En uno de sus libros, Anne Wiazemsky recuerda con cierto
desdén a su ex compañero Jean-Luc Godard partiéndose de risa viendo una
película de Louis de Funès en la televisión. Michel Houellebecq llegó a decir
que la gran antesala del mayo del 68, en lo que tenía de burla a los valores
tradicionales de Francia y a la burguesía conservadora, fue el estreno de “El
gendarme de Saint Tropez” en 1968. El propio cómico citaba a Roman Polanski entre sus directores favoritos y se declaraba dispuesto a trabajar a sus
órdenes.
Esa energía subversiva a menudo se conformaba con explotar
en los momentos culminantes de farsas muy tradicionales, cuando el
protagonista, incapaz de controlar la situación, perdía el control y se
entregaba a una hiperactividad y una glosolalia que rompían los pactos del
lenguaje y el comportamiento tanto como pudieran hacerlo las palabrotas o los
actos de violencia.
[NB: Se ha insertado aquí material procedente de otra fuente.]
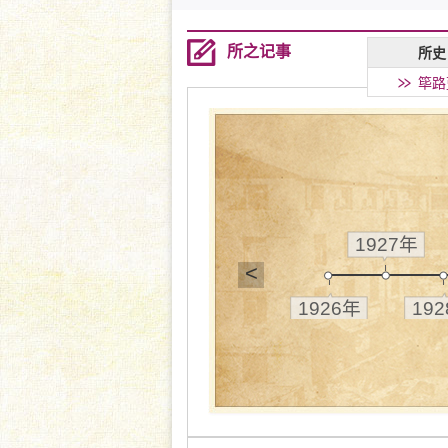
所之记事
所史
筚路
1927年
<
1926年
19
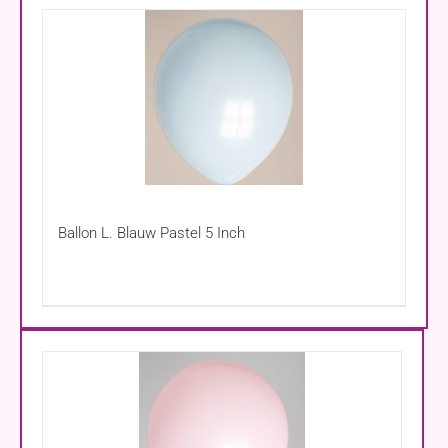
Ballon L. Blauw Pastel 5 Inch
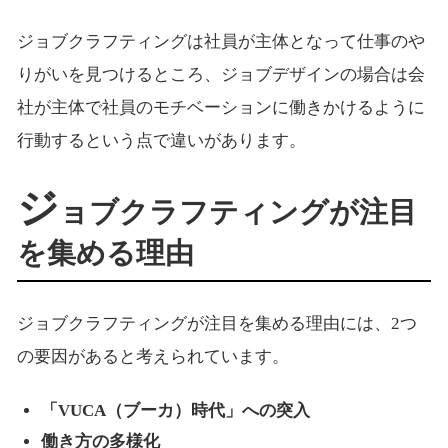
ジョブクラフティングは社員が主体となって仕事のや
りがいを見つけるところ、ジョブデザインの場合は会
社が主体で社員のモチベーションに働きかけるように
行動するという点で違いがあります。
ジ
ョブクラフティングが注目
を集める理由
ジョブクラフティングが注目を集める理由には、2つ
の要因があると考えられています。
「VUCA（ブーカ）時代」への突入
働き方の多様化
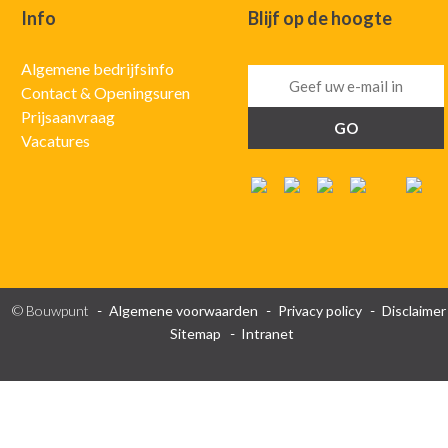
Info
Blijf op de hoogte
Algemene bedrijfsinfo
Contact & Openingsuren
Prijsaanvraag
Vacatures
© Bouwpunt
Algemene voorwaarden
Privacy policy
Disclaimer
Sitemap
Intranet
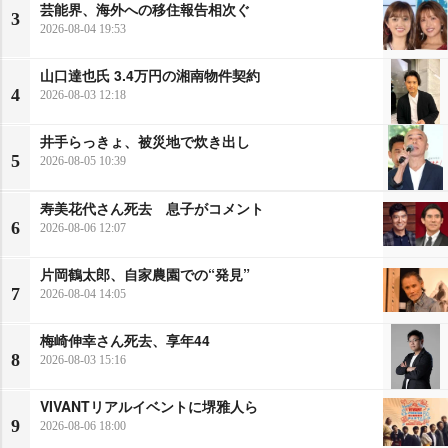
芸能界、海外への移住報告相次ぐ
3
2026-08-04 19:53
山口達也氏 3.4万円の湘南物件契約
4
2026-08-03 12:18
井手らっきょ、被災地で炊き出し
5
2026-08-05 10:39
寿美花代さん死去 息子がコメント
6
2026-08-06 12:07
片岡鶴太郎、自家農園での“発見”
7
2026-08-04 14:05
梅崎伸幸さん死去、享年44
8
2026-08-03 15:16
VIVANTリアルイベントに堺雅人ら
9
2026-08-06 18:00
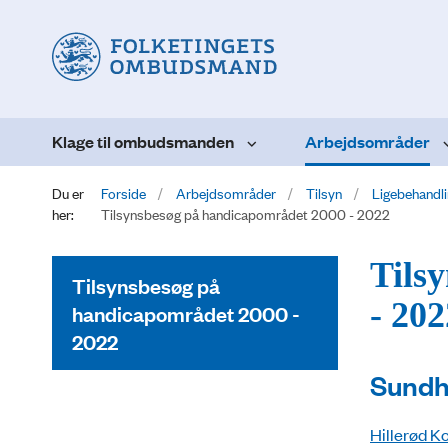
Klage til ombudsmanden
Arbejdsområder
Du er
Forside
Arbejdsområder
Tilsyn
Ligebehandl
her:
Tilsynsbesøg på handicapområdet 2000 - 2022
Tils
Tilsynsbesøg på
- 202
handicapområdet 2000 -
2022
Sundh
Hillerød K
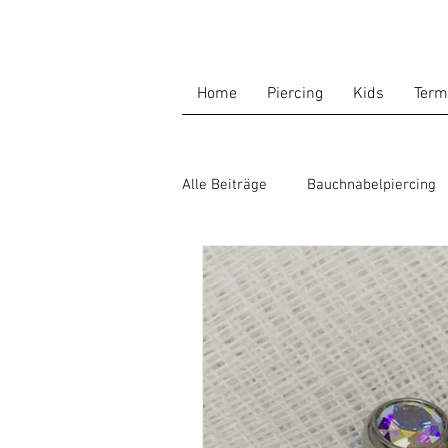
Home
Piercing
Kids
Term
Alle Beiträge
Bauchnabelpiercing
Multiple Piercings
Innengewi
Kopfhörer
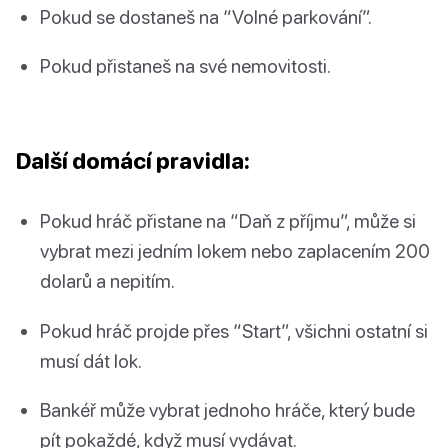
Pokud se dostaneš na “Volné parkování”.
Pokud přistaneš na své nemovitosti.
Další domácí pravidla:
Pokud hráč přistane na “Daň z příjmu”, může si
vybrat mezi jedním lokem nebo zaplacením 200
dolarů a nepitím.
Pokud hráč projde přes “Start”, všichni ostatní si
musí dát lok.
Bankéř může vybrat jednoho hráče, který bude
pít pokaždé, když musí vydávat.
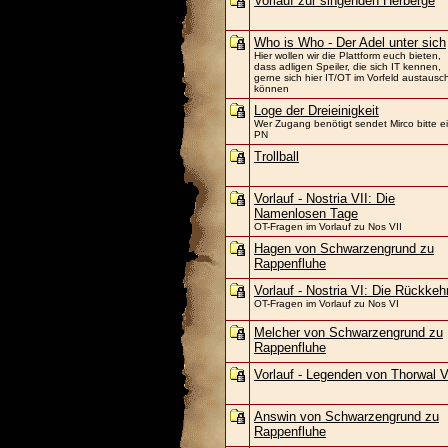
Vorlauf zur singenden Herberge
Who is Who - Der Adel unter sich
Hier wollen wir die Plattform euch bieten,
dass adligen Speiler, die sich IT kennen,
gerne sich hier IT/OT im Vorfeld austausc
können
Loge der Dreieinigkeit
Wer Zugang benötigt sendet Mirco bitte e
PN
Trollball
Vorlauf - Nostria VII: Die
Namenlosen Tage
OT-Fragen im Vorlauf zu Nos VII
Hagen von Schwarzengrund zu
Rappenfluhe
Vorlauf - Nostria VI: Die Rückkeh
OT-Fragen im Vorlauf zu Nos VI
Melcher von Schwarzengrund zu
Rappenfluhe
Vorlauf - Legenden von Thorwal V
Answin von Schwarzengrund zu
Rappenfluhe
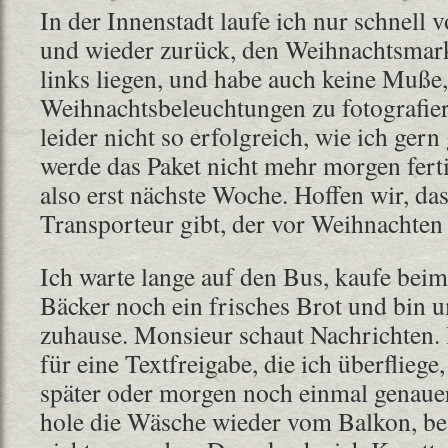
In der Innenstadt laufe ich nur schnell
und wieder zurück, den Weihnachtsmark
links liegen, und habe auch keine Muße,
Weihnachtsbeleuchtungen zu fotografie
leider nicht so erfolgreich, wie ich ger
werde das Paket nicht mehr morgen fe
also erst nächste Woche. Hoffen wir, da
Transporteur gibt, der vor Weihnachten 
Ich warte lange auf den Bus, kaufe bei
Bäcker noch ein frisches Brot und bin 
zuhause. Monsieur schaut Nachrichten.
für eine Textfreigabe, die ich überflieg
später oder morgen noch einmal genaue
hole die Wäsche wieder vom Balkon, bes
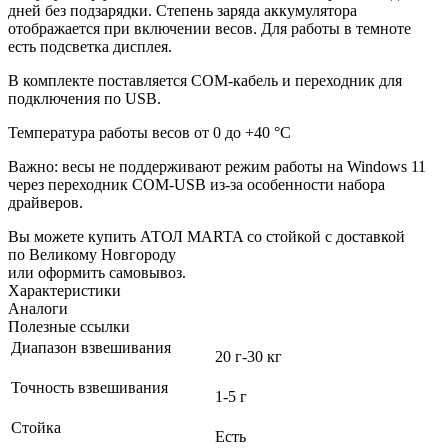
дней без подзарядки. Степень заряда аккумулятора
отображается при включении весов. Для работы в темноте
есть подсветка дисплея.
В комплекте поставляется COM-кабель и переходник для
подключения по USB.
Температура работы весов от 0 до +40 °C
Важно: весы не поддерживают режим работы
на Windows 11
через переходник COM-USB из-за особенности набора
драйверов.
Вы можете купить АТОЛ MARTA со стойкой с доставкой
по Великому Новгороду
или оформить самовывоз.
Характеристики
Аналоги
Полезные ссылки
Диапазон взвешивания
20 г-30 кг
Точность взвешивания
1-5 г
Стойка
Есть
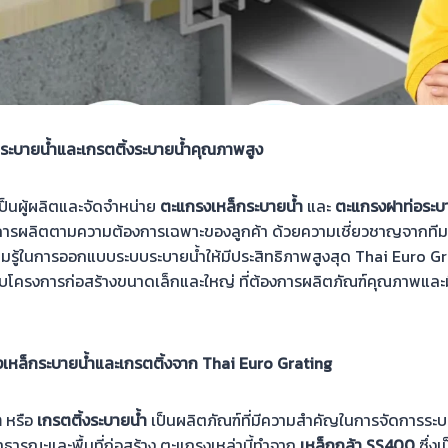
ระบายน้ำและเกรตติ้งระบายน้ำคุณภาพสูง
ป็นผู้ผลิตและจัดจำหน่าย
ตะแกรงเหล็กระบายน้ำ
และ
ตะแกรงฝาท่อระบ
รผลิตตามความต้องการเฉพาะของลูกค้า ด้วยความเชี่ยวชาญจากทีมว
รู้ในการออกแบบระบบระบายน้ำให้มีประสิทธิภาพสูงสุด Thai Euro Gra
สำหรับโครงการก่อสร้างขนาดเล็กและใหญ่ ที่ต้องการผลิตภัณฑ์คุณภาพแล
เหล็กระบายน้ำและเกรตติ้งจาก Thai Euro Grating
ำ
หรือ
เกรตติ้งระบายน้ำ
เป็นผลิตภัณฑ์ที่มีความสำคัญในการจัดการระบบ
สาธารณะและพื้นที่ก่อสร้าง ตะแกรงเหล่านี้ทำจาก
เหล็กกล้า SS400
ซึ่งเ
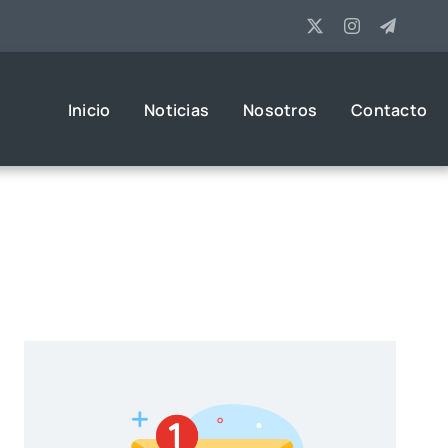
Inicio
Noticias
Nosotros
Contacto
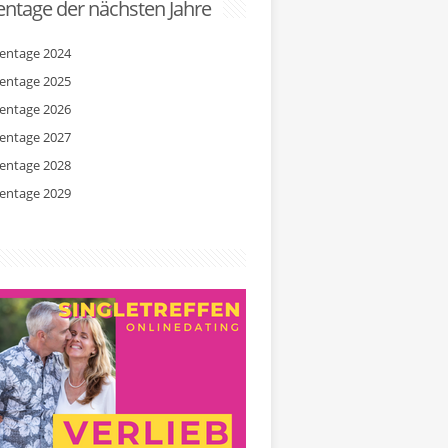
ntage der nächsten Jahre
entage 2024
entage 2025
entage 2026
entage 2027
entage 2028
entage 2029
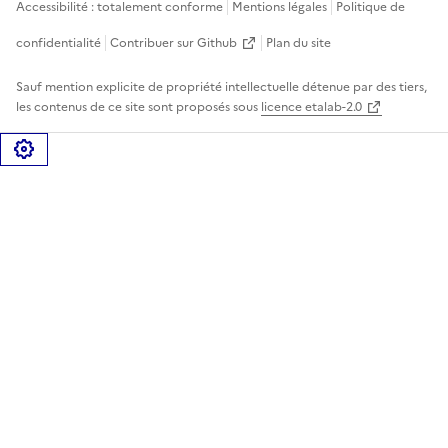
Accessibilité : totalement conforme
Mentions légales
Politique de
confidentialité
Contribuer sur Github
Plan du site
Sauf mention explicite de propriété intellectuelle détenue par des tiers,
les contenus de ce site sont proposés sous
licence etalab-2.0
Gérer les cookies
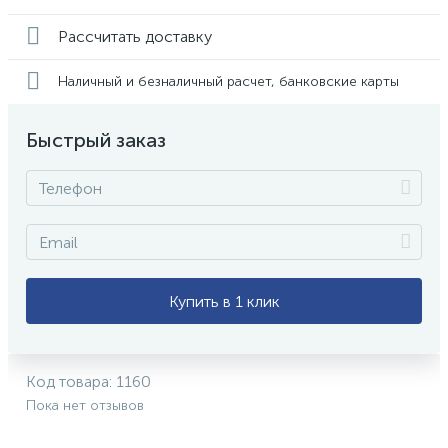
Рассчитать доставку
Наличный и безналичный расчет, банковские карты
Быстрый заказ
Купить в 1 клик
Код товара:
1160
Пока нет отзывов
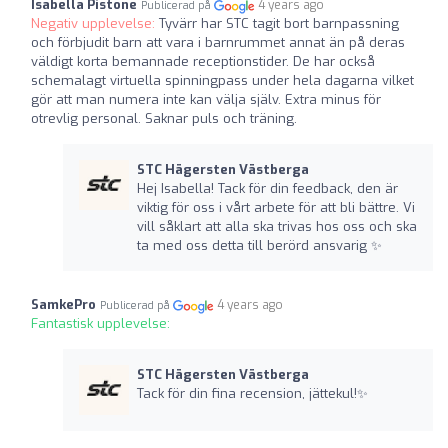
Isabella Pistone
4 years ago
Publicerad på
Negativ upplevelse:
Tyvärr har STC tagit bort barnpassning
och förbjudit barn att vara i barnrummet annat än på deras
väldigt korta bemannade receptionstider. De har också
schemalagt virtuella spinningpass under hela dagarna vilket
gör att man numera inte kan välja själv. Extra minus för
otrevlig personal. Saknar puls och träning.
STC Hägersten Västberga
Hej Isabella! Tack för din feedback, den är
viktig för oss i vårt arbete för att bli bättre. Vi
vill såklart att alla ska trivas hos oss och ska
ta med oss detta till berörd ansvarig ✨
SamkePro
4 years ago
Publicerad på
Fantastisk upplevelse:
STC Hägersten Västberga
Tack för din fina recension, jättekul!✨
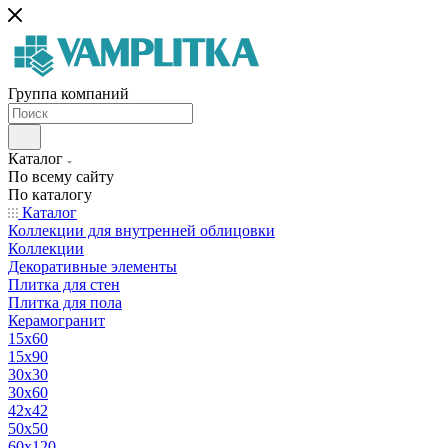
Группа компаний
Каталог
По всему сайту
По каталогу
Каталог
Коллекции для внутренней облицовки
Коллекции
Декоративные элементы
Плитка для стен
Плитка для пола
Керамогранит
15х60
15x90
30х30
30х60
42х42
50х50
60х120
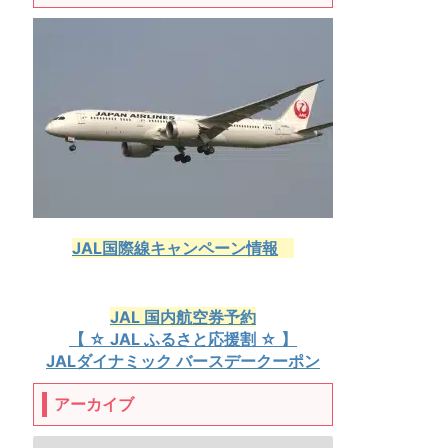
JAL国際線キャンペーン情報
JAL 国内航空券予約
【 ☆ JAL ふるさと応援割 ☆ 】
JALダイナミック バースデークーポン
アーカイブ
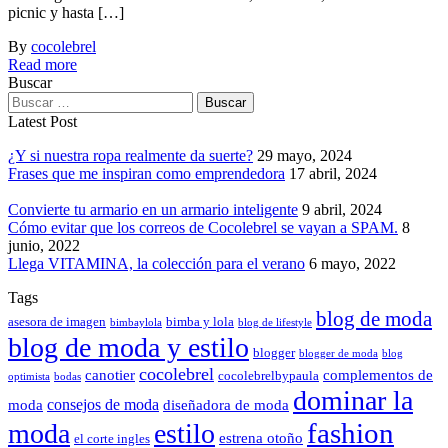
picnic y hasta […]
By
cocolebrel
Read more
Buscar
Latest Post
¿Y si nuestra ropa realmente da suerte?
29 mayo, 2024
Frases que me inspiran como emprendedora
17 abril, 2024
Convierte tu armario en un armario inteligente
9 abril, 2024
Cómo evitar que los correos de Cocolebrel se vayan a SPAM.
8
junio, 2022
Llega VITAMINA, la colección para el verano
6 mayo, 2022
Tags
blog de moda
asesora de imagen
bimba y lola
bimbaylola
blog de lifestyle
blog de moda y estilo
blogger
blogger de moda
blog
cocolebrel
canotier
complementos de
cocolebrelbypaula
optimista
bodas
dominar la
consejos de moda
moda
diseñadora de moda
fashion
moda
estilo
estrena otoño
el corte ingles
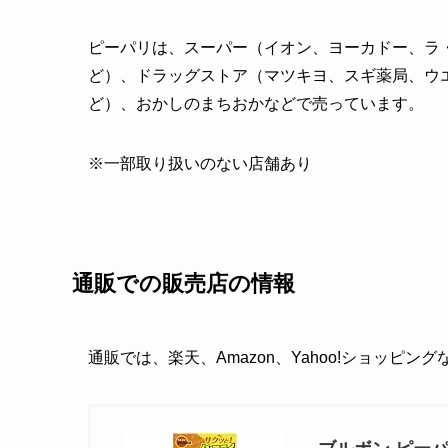
ピーパリは、スーパー（イオン、ヨーカドー、ラ・
ど）、ドラッグストア（マツキヨ、スギ薬局、ウ
ど）、おかしのまちおかなどで売っています。
※一部取り扱いのない店舗あり
通販での販売店の情報
通販では、楽天、Amazon、Yahoo!ショッピン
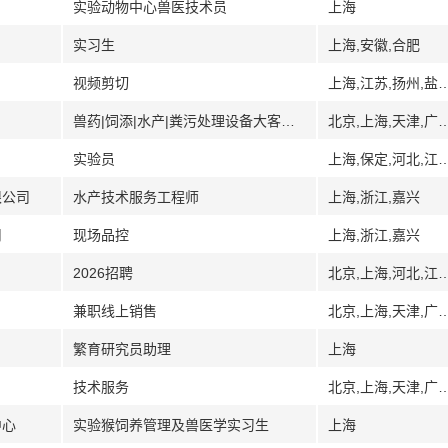
实验动物中心兽医技术员
上海
实习生
上海,安徽,合肥
视频剪切
上海,江苏,扬州,盐
兽药|饲添|水产|粪污处理设备大客户销售
北京,上海,天津,广州,广东,深圳,武汉,湖北,南
实验员
上海,保定,河北,江
限公司
水产技术服务工程师
上海,浙江,嘉兴
司
现场品控
上海,浙江,嘉兴
2026招聘
北京,上海,河北,江苏,南京,宿
兼职线上销售
北京,上海,天津,广州,广东,深圳,武汉,湖北,南
繁育研究员助理
上海
技术服务
北京,上海,天津,广州,广东,深圳,武汉,湖北,南
中心
实验猴饲养管理及兽医学实习生
上海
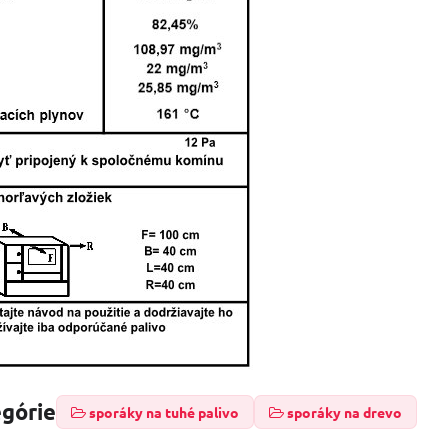
egórie
sporáky na tuhé palivo
sporáky na drevo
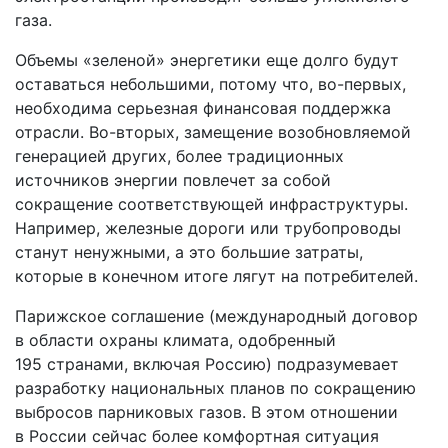
газа.
Объемы «зеленой» энергетики еще долго будут
оставаться небольшими, потому что, во-первых,
необходима серьезная финансовая поддержка
отрасли. Во-вторых, замещение возобновляемой
генерацией других, более традиционных
источников энергии повлечет за собой
сокращение соответствующей инфраструктуры.
Например, железные дороги или трубопроводы
станут ненужными, а это большие затраты,
которые в конечном итоге лягут на потребителей.
Парижское соглашение (международный договор
в области охраны климата, одобренный
195 странами, включая Россию) подразумевает
разработку национальных планов по сокращению
выбросов парниковых газов. В этом отношении
в России сейчас более комфортная ситуация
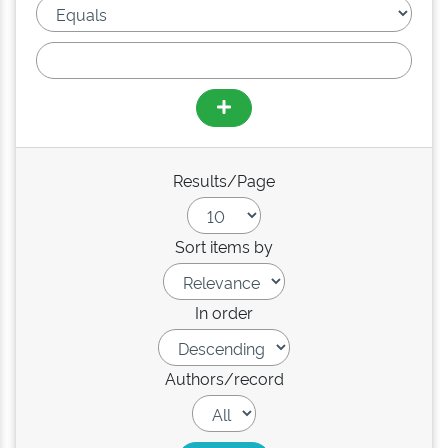
Results/Page
Sort items by
In order
Authors/record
Louis de Funès no habría desentonado en “Weekend” de
Godard, y no es descabellado suponer que los autores de la reciente “La chica
del 14 de julio” lo tenían más o menos conscientemente en cuenta al imaginar a
su doctor Placenta.
Aunque su filmografía se compone en gran medida de lo que se
suele llamar injustamente “placeres culpables”, hubo momentos de clarividencia
en los que sus colaboradores entendieron el juego que Louis podía dar en un
marco de humor absurdo. Así sucedía en uno de sus mejores títulos, “Caídos
sobre un árbol”, mientras que en otros, como “Hibernatus”, el tejido de la
ficción lucha por acomodarse a una idea brillante que superaba el marco que se
le destinaba.
El concepto de un joven y seductor antepasado rescatado de
los hielos polares donde hibernaba y mantenido en un falso ambiente
decimonónico para evitarle el choque del mundo moderno parece adelantarse a
ficciones posteriores como “Underground” o “Goodbye, Lenin” y casi habría
servido, en otras manos, para construir un festival de dirección artística “retro”,
tipismo humano pintoresco y chistes vertiginosos a lo Jeunet, o bien para
reflexionar melancólicamente sobre el paso del tiempo alrededor de la figura
del extranjero en su propia época, en una especie de revisión de “Los pasajeros
del tiempo” al estilo Luchino Visconti.
Tratándose de una película de Louis de Funès, vemos empujado
al protagonismo un rol secundario, el del marido de la nieta del retornado,
burgués oportunista y sin escrúpulos que ve amenazados todos sus planes de
prosperidad e intriga de manera inofensiva para evitar que el descongelado le
quite la novia a su propio hijo y le fastidie su alianza con una familia de riqueza
y abolengo. El hecho de que el abuelo confunda a su nieta con su madre y que la
figura paterna haya sido desterrada del hogar convierte al marido en un
pretendiente al que se viste de ridículo petimetre bigotudo, en una amable
parodia de la “belle époque”, hasta que Louis no puede más y expone al ancestro
crudamente a los nuevos tiempos… frente a una pantalla de televisión. El hecho
de que los nuevos tiempos, en 1969, vengan simbolizados por el Concorde y no
por la guerra de Vietnam dice mucho sobre la voluntad inocua de los cineastas,
que se conforman con hacer vencer la inocencia amorosa del antepasado por
encima de la codicia ridícula del hombre contemporáneo, en un arranque de
nostalgia nada casual en momentos tan turbulentos.